A Case of Community-Associated Methicillin-Resistant Staphylococcus Aureus Infections in a Community Hospital
10.2185/jrm.5.140
- Author:
Hidenobu Kawabata
;
Manabu Murakami
;
Kengo Kisa
;
Yuya Kimura
;
Masaji Maezawa
- Publication Type:Journal Article
- Keywords:
community-associated methicillin-resistant;
Staphylococcus Aureus (CA-MRSA);
skin and soft tissue infection;
antibiotic treatment;
incidence;
colonization
- From:Journal of Rural Medicine
2010;5(1):140-143
- CountryJapan
- Language:English
-
Abstract:
Infections caused by methicillin-resistant Staphylococcus Aureus (MRSA) have recently occurred in communities in people lacking known healthcare risk factors.

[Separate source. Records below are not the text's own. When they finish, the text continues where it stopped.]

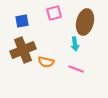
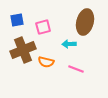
pink square: moved 11 px left, 14 px down
blue square: moved 5 px left, 1 px up
cyan arrow: moved 6 px left; rotated 96 degrees clockwise
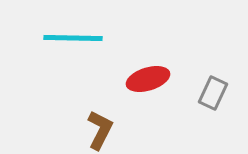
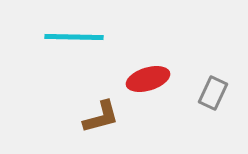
cyan line: moved 1 px right, 1 px up
brown L-shape: moved 1 px right, 13 px up; rotated 48 degrees clockwise
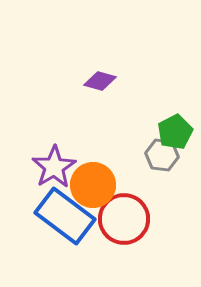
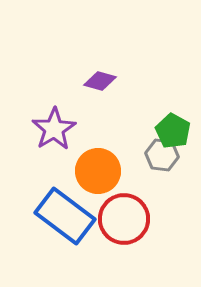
green pentagon: moved 2 px left, 1 px up; rotated 16 degrees counterclockwise
purple star: moved 38 px up
orange circle: moved 5 px right, 14 px up
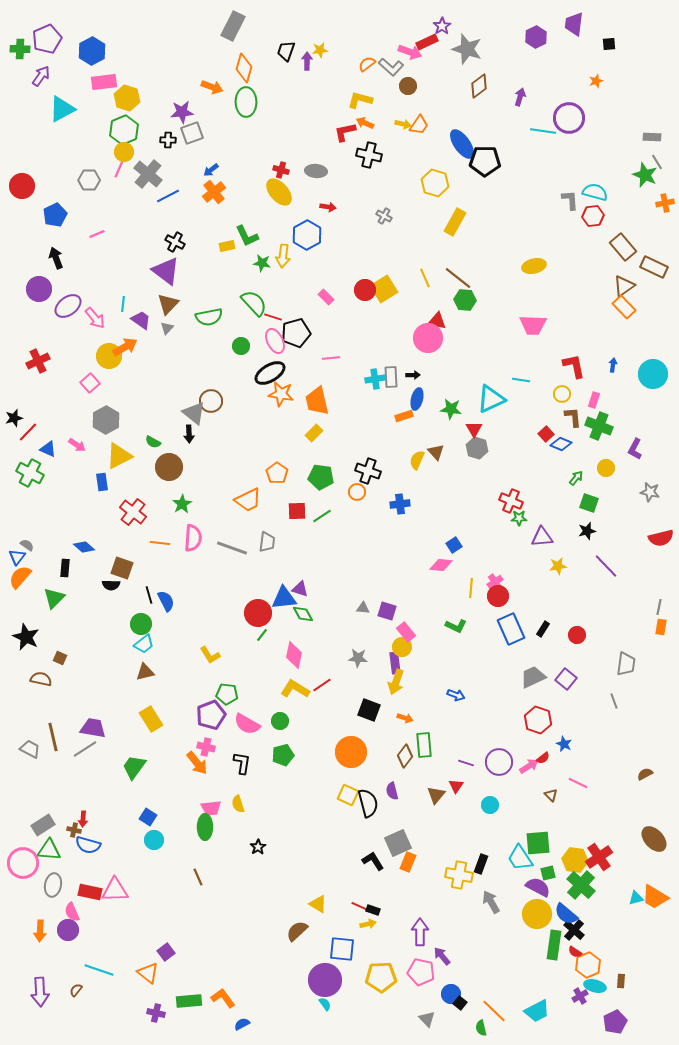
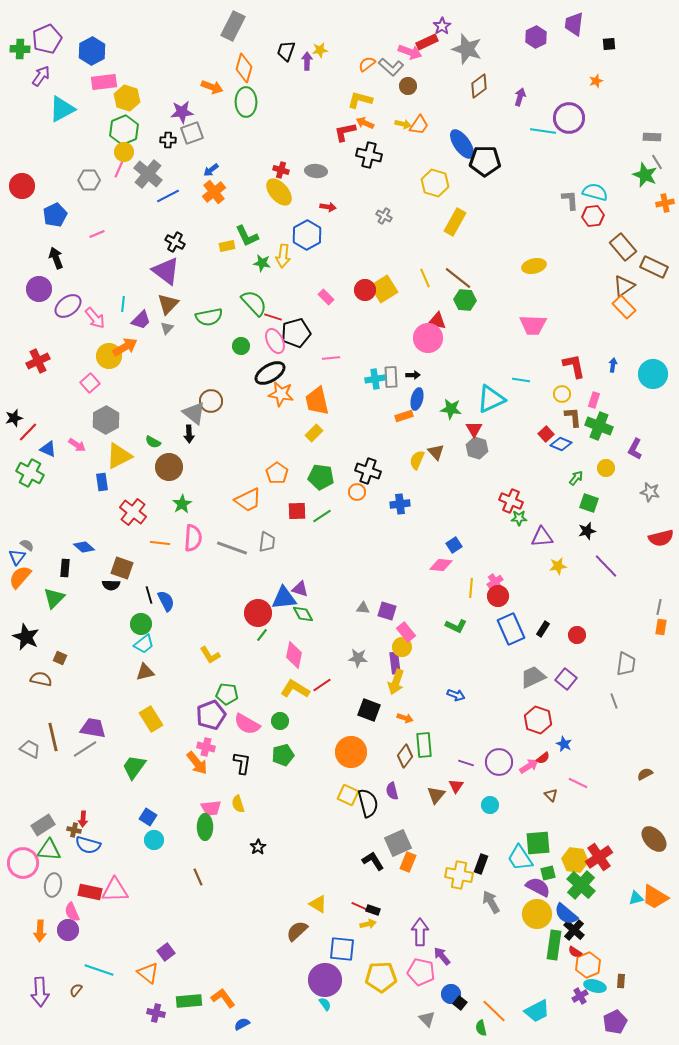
purple trapezoid at (141, 320): rotated 100 degrees clockwise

This MRSA infection is referred to as community-associated MRSA (CA-MRSA) infection, and is distinct from hospital-associated MRSA infection, which occurs in people with risk factors. We experienced a patient diagnosed with CA-MRSA cellulitis, as culture of pus revealed MRSA and he had not been exposed to healthcare environments for the past year. The patient was a previously healthy 38-year-old man with suppurative cellulitis in his right index finger following injury to the finger at his worksite. The cellulitis was successfully managed with incision and drainage (I&D), followed by cefazolin during a 10-day clinical course, although the patient’s MRSA strain was resistant to cefazolin. There are several reports that suggest that I&D followed by antibiotic treatment for CA-MRSA skin infection produces equivalent clinical outcomes, whether the antibiotic prescribed was effective or not. Given that MRSA emerged in an outpatient setting, CA-MRSA should be considered a possible etiology of skin infection in healthy individuals with no classical risk factors for acquisition of MRSA.